Monday, April 24, 2017

Joe.

Joe Peters.

Patches, Chesty Joe. Motherfucking Joe. Every good story from my 20s ends in Joe. Every sentence I could start about that time in my life starts with a Capital Joe. We are grown ups, now, with children and spouses but if anyone ever asks we were once wild.

It's sort of impossible to tell a story and encapsulate Joe. It's a sum. It's about a dozen stories: there's the day we were photographers capturing Americana for Time Magazine and we stopped at miniature horse Farms and ended in a second floor brownstone in Chicago sitting on the keg, tucking the party go-ers in, There may have been no film in that camera, but there is a train shot I will remember as if it was a photograph. And I don't think in images. From that to driving home from Rockford or some place with the headlights off at 2 am. We missed a deer by feet. It's Pat puking in Joe's boots. It's waking up on his couch. It's drives home neither of us remember. It's Miller Lights and Winston Lights and neon lights and so much more that the act of putting this in a sentence makes every bone in me sing that words will never be enough and that memory is eternally referent.

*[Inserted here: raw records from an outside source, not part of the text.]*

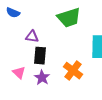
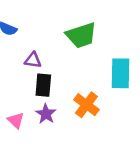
pink triangle: (19, 73) -> (16, 120), moved

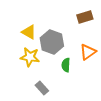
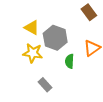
brown rectangle: (85, 17) -> (89, 12), turned 70

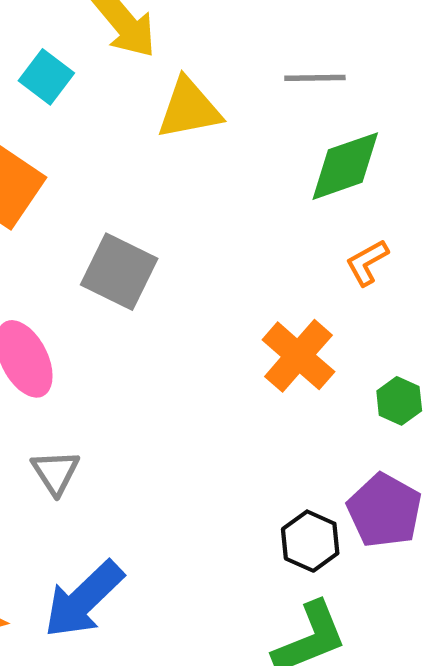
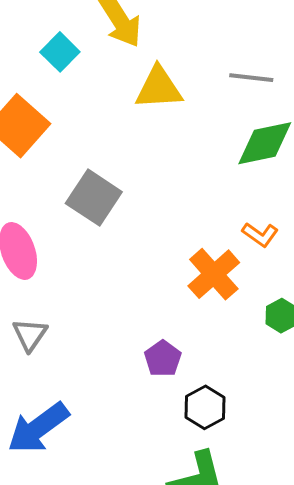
orange L-shape: (367, 262) -> (260, 235), moved, turned -123
purple pentagon: (385, 511) -> (163, 359), moved, size x0.7

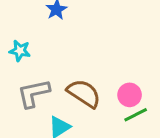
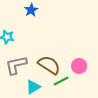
green line: (136, 115) -> (61, 81), moved

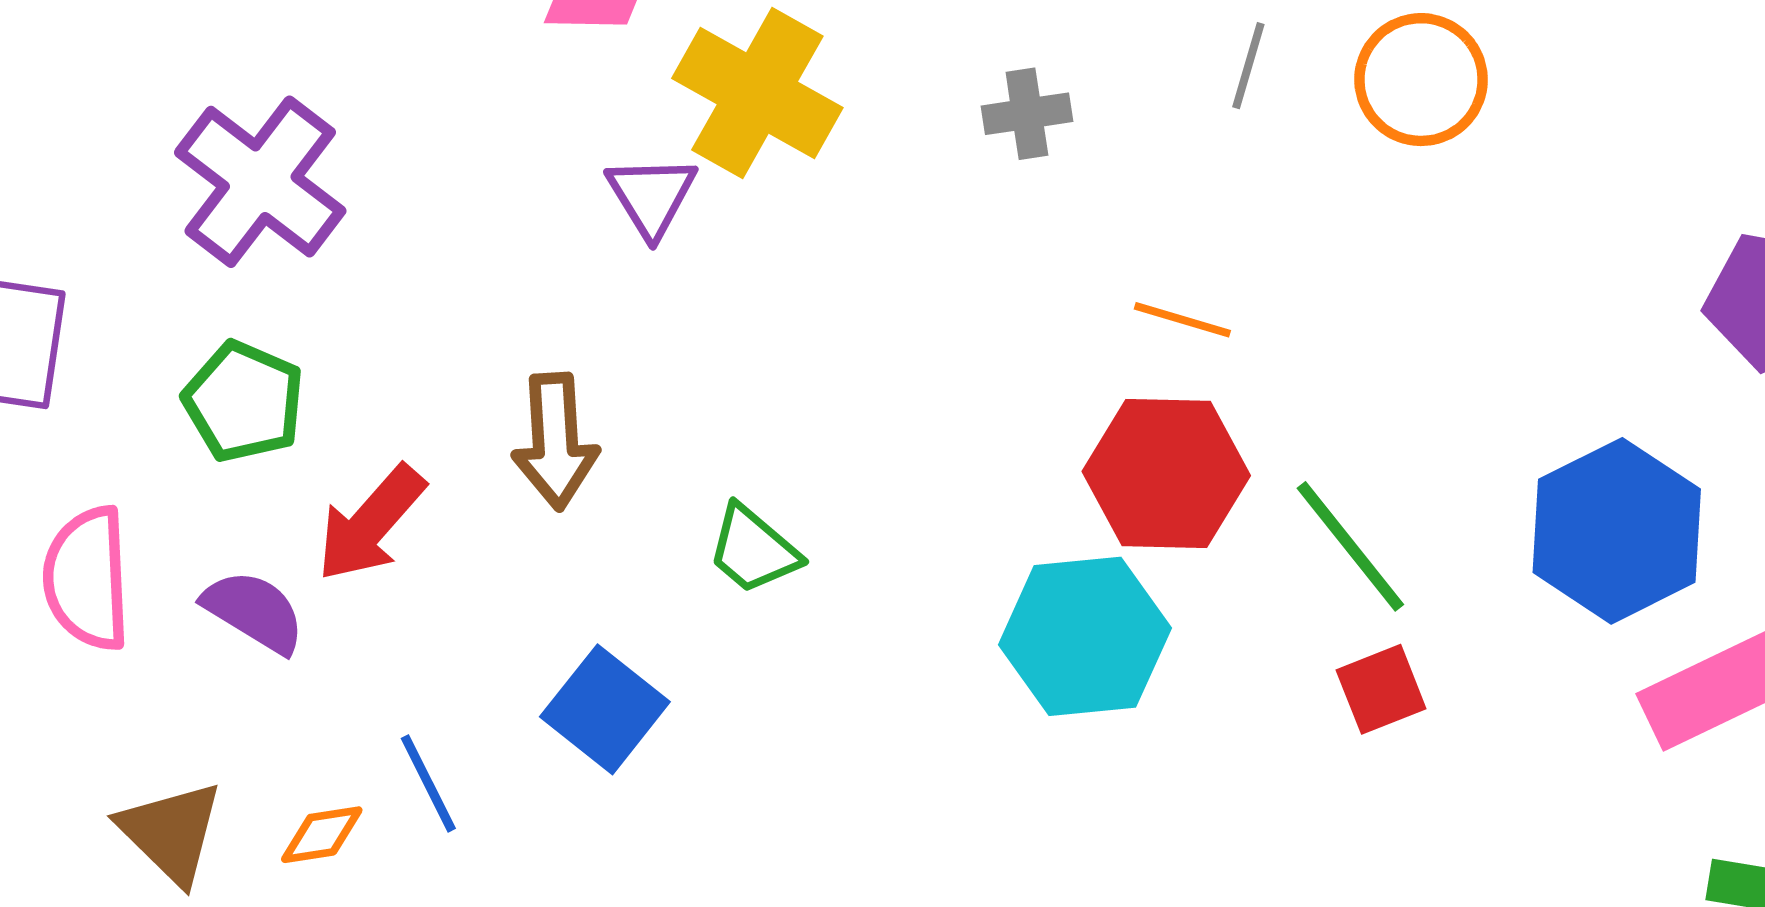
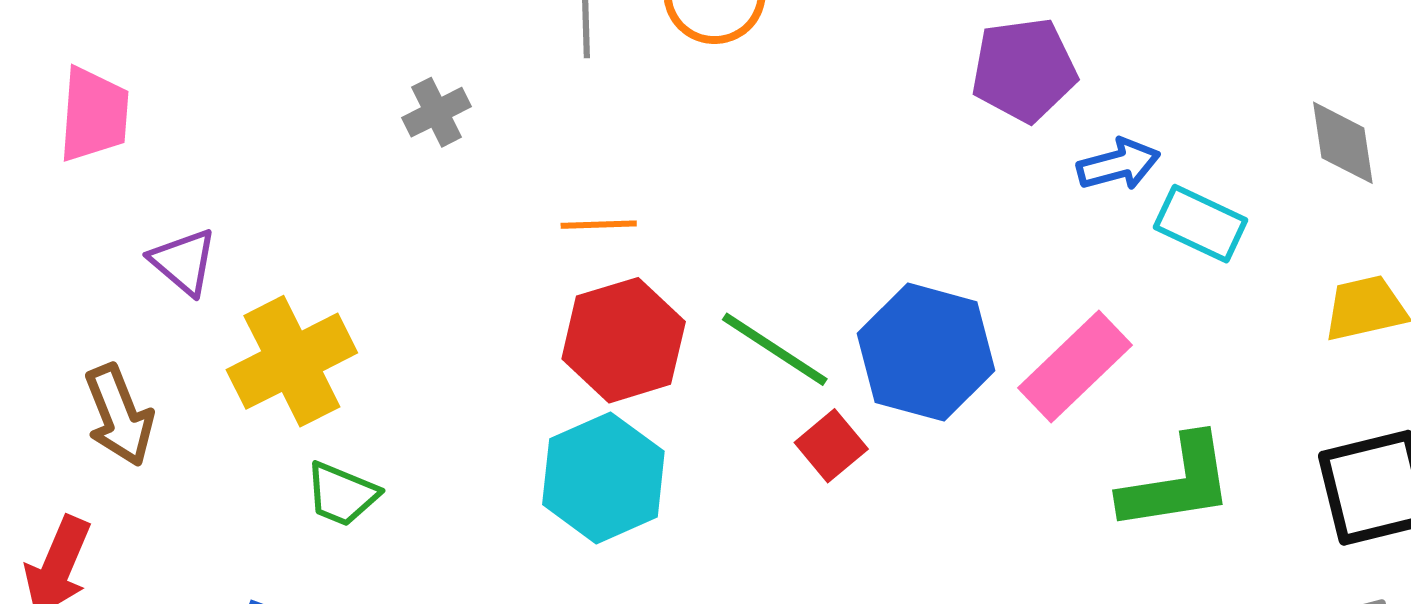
yellow cross: (757, 93) -> (292, 361), moved, turned -38
brown arrow: (555, 441) -> (119, 415), moved
blue hexagon: (1617, 531) -> (926, 352), moved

Joe could tell you that story in a barrel chested baritone, rich and jagged, soothing as any trap you'd ever fall in.

I think I thought I was an artist when I was 24. Maybe we all do. I think I did. Joe was the human thing that kept me from being in my head. We stayed drunk and side by side from Thursday to Sunday and met people. Talked to them. Found out the random family in the hot tub at the hotel were on a vacation from his job at the Railroad and her job at home. Heard the stories in the VIP at Crobar on bondage night. Hit the social clubs in Aurora and talked to the old guys at the bar. I still couldn't tell you what the hell that guy at Duffy's was saying, but Joe reassured me he was gonna sleep it off in the cab of his rig.

I love you, Joe. I miss you a ton. I wonder how you're doing. How's the wife? The kid's are healthy? Growing up big, I see. Yeah, I'm pretty sure that is pot growing by your front stoop. I'm surprised the cops who took apart our party didn't notice it.  Me? I had most of my shoulders into Kathy's sister under that tree, I couldn't see a thing. I never even saw the cops. What? No. Kathy caught us and broke it up.

Goddam it. What was Kathy's friend's name? The one I really had a thing for. Damn it. Donna. That was it.

Either way, I love you, Joe. I always did.